*** Opening of GIVEN ENTRIES ***
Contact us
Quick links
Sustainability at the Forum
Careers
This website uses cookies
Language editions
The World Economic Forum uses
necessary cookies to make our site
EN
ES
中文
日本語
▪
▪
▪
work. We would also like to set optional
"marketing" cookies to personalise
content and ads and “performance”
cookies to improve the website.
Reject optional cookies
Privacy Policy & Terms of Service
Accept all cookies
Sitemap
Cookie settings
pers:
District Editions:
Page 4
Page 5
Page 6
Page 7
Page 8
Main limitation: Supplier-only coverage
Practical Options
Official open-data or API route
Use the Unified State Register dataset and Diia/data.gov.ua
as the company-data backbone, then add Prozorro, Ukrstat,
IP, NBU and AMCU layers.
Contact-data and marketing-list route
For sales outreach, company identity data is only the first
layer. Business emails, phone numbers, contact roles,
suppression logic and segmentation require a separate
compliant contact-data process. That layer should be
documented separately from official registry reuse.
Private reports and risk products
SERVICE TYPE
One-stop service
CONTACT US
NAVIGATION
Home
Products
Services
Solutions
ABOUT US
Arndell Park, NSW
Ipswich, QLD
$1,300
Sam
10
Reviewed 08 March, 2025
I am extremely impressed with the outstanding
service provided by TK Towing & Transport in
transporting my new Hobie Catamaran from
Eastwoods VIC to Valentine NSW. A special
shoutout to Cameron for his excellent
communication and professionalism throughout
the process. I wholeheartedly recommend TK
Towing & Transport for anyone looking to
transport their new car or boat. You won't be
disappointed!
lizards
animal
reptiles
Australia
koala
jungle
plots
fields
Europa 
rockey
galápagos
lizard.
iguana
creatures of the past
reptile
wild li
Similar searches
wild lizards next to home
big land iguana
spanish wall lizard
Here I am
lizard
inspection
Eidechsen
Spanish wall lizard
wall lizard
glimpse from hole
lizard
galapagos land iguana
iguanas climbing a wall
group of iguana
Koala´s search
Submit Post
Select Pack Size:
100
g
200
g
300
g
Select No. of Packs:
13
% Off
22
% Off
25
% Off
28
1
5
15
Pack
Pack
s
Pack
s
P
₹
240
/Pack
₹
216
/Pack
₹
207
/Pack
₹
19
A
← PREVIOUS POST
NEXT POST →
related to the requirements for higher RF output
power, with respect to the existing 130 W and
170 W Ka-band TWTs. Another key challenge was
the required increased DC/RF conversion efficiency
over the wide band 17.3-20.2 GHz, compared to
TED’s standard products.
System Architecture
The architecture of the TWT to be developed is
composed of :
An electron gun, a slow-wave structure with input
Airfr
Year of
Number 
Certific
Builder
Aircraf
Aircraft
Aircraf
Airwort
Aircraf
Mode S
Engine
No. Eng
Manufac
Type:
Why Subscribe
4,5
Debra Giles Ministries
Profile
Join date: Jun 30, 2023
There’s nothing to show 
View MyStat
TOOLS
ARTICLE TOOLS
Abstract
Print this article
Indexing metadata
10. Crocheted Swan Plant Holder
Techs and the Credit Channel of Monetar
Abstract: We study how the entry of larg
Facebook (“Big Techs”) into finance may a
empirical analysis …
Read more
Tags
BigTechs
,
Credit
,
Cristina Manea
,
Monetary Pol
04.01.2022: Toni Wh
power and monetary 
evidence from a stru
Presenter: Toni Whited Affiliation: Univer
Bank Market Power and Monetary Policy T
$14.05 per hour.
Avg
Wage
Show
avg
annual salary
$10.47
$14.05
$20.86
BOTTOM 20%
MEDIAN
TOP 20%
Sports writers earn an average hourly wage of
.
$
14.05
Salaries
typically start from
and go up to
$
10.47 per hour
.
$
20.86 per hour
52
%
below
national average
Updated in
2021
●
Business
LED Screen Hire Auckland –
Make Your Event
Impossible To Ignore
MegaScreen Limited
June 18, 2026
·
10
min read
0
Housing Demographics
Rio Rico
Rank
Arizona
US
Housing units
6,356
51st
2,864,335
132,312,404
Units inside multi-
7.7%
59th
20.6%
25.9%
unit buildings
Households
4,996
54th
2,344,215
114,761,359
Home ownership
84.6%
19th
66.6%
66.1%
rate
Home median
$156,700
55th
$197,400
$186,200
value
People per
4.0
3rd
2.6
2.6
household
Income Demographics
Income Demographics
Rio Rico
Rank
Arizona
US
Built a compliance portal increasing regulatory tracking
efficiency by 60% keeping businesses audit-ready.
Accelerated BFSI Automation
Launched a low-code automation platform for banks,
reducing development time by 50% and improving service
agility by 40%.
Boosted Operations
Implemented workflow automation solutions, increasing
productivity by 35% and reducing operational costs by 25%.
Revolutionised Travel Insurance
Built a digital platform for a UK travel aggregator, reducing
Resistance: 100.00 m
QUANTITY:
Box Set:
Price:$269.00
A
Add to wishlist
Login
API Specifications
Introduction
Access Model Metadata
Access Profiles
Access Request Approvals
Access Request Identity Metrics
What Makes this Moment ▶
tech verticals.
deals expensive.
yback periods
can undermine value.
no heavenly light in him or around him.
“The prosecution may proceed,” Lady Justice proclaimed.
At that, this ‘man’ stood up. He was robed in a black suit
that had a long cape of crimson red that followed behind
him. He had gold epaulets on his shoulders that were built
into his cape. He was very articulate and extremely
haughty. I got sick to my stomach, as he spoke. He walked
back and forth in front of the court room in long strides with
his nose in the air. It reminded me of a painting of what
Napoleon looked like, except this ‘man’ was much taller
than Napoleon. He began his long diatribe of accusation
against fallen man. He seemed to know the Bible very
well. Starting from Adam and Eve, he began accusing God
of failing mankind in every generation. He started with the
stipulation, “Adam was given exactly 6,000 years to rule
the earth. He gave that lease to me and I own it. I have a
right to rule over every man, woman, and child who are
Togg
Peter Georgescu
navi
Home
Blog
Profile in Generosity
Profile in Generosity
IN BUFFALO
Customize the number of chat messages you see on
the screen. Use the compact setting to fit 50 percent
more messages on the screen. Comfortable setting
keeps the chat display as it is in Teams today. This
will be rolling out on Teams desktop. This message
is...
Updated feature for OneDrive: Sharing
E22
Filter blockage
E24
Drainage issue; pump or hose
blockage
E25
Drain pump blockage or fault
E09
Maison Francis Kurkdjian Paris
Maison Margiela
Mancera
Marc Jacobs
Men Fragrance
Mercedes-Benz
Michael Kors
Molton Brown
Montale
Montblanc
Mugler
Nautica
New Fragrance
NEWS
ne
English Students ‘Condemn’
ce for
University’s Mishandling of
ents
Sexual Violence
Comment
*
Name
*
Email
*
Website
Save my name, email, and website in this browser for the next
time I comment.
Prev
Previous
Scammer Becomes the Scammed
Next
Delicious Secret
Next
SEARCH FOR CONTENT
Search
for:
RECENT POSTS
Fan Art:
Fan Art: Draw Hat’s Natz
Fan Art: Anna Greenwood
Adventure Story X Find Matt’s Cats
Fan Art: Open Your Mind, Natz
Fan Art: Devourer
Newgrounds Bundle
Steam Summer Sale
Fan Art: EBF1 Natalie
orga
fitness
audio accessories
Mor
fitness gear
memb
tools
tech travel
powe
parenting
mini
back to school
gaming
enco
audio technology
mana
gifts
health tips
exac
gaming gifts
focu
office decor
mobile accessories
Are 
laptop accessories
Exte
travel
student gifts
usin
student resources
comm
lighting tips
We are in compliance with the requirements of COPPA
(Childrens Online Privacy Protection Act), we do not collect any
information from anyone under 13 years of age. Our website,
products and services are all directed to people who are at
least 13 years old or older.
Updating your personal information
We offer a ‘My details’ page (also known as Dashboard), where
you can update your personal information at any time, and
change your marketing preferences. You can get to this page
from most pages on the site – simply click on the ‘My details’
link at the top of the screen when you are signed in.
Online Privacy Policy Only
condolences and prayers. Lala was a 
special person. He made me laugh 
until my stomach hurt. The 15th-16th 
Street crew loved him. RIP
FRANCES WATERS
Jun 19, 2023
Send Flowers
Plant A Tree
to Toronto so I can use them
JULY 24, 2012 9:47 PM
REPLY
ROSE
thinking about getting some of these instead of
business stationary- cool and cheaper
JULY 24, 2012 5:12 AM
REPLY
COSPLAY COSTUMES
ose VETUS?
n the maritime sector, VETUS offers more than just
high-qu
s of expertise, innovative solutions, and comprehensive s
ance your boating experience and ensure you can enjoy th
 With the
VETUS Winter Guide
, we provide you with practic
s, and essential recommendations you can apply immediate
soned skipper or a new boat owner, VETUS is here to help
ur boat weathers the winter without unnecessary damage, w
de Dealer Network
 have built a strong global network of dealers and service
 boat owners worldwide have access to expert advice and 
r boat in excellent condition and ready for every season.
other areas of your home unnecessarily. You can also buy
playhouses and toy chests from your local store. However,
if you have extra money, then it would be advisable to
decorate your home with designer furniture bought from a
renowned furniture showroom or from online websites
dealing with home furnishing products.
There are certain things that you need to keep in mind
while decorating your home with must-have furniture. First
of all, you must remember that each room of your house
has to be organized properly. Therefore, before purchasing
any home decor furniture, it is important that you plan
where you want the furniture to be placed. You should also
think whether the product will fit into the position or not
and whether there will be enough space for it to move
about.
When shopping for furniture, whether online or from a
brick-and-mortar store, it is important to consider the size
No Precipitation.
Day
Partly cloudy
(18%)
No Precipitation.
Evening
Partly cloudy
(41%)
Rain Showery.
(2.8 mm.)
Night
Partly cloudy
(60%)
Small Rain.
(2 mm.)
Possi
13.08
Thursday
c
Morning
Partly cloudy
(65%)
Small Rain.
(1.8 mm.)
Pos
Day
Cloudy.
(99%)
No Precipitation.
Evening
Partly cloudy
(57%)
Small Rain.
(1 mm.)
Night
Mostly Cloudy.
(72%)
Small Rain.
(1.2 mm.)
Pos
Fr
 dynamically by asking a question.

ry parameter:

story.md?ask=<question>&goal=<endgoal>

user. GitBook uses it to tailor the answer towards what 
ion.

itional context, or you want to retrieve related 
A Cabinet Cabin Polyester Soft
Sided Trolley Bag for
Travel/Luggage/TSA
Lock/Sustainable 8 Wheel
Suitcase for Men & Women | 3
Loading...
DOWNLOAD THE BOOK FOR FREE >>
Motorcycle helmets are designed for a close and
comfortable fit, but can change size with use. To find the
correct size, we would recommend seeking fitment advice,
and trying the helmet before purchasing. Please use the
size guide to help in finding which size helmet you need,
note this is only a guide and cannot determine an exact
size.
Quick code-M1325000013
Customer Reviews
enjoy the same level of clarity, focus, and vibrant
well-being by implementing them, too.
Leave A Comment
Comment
*** Close of GIVEN ENTRIES ***
### REQUIRED ACTION
Taking the entries above, print exactly the lines starting at the line with "An electron gun, a" and ending at the line with "Abstract: We study how the entry of larg", both included.

### RESPONSE TO THE EXERCISE
An electron gun, a slow-wave structure with input
Airfr
Year of
Number 
Certific
Builder
Aircraf
Aircraft
Aircraf
Airwort
Aircraf
Mode S
Engine
No. Eng
Manufac
Type:
Why Subscribe
4,5
Debra Giles Ministries
Profile
Join date: Jun 30, 2023
There’s nothing to show 
View MyStat
TOOLS
ARTICLE TOOLS
Abstract
Print this article
Indexing metadata
10. Crocheted Swan Plant Holder
Techs and the Credit Channel of Monetar
Abstract: We study how the entry of larg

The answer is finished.